• Action item:
Show each line from the listing that includes the word "Alléluia".

• Data extracts:
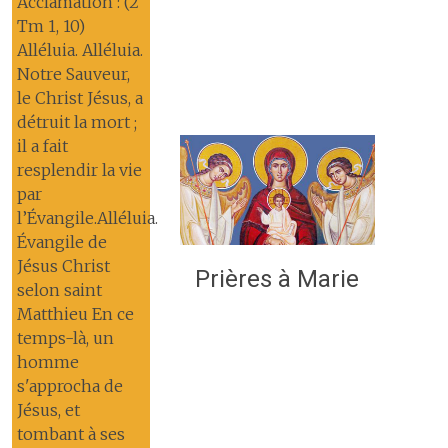
Acclamation : (2
Tm 1, 10)
Alléluia. Alléluia.
Notre Sauveur,
le Christ Jésus, a
détruit la mort ;
il a fait
resplendir la vie
par
l’Évangile.Alléluia.
Évangile de
Jésus Christ
Prières à Marie
selon saint
Matthieu En ce
temps-là, un
homme
s'approcha de
Jésus, et
tombant à ses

• Output:
Alléluia. Alléluia.
l’Évangile.Alléluia.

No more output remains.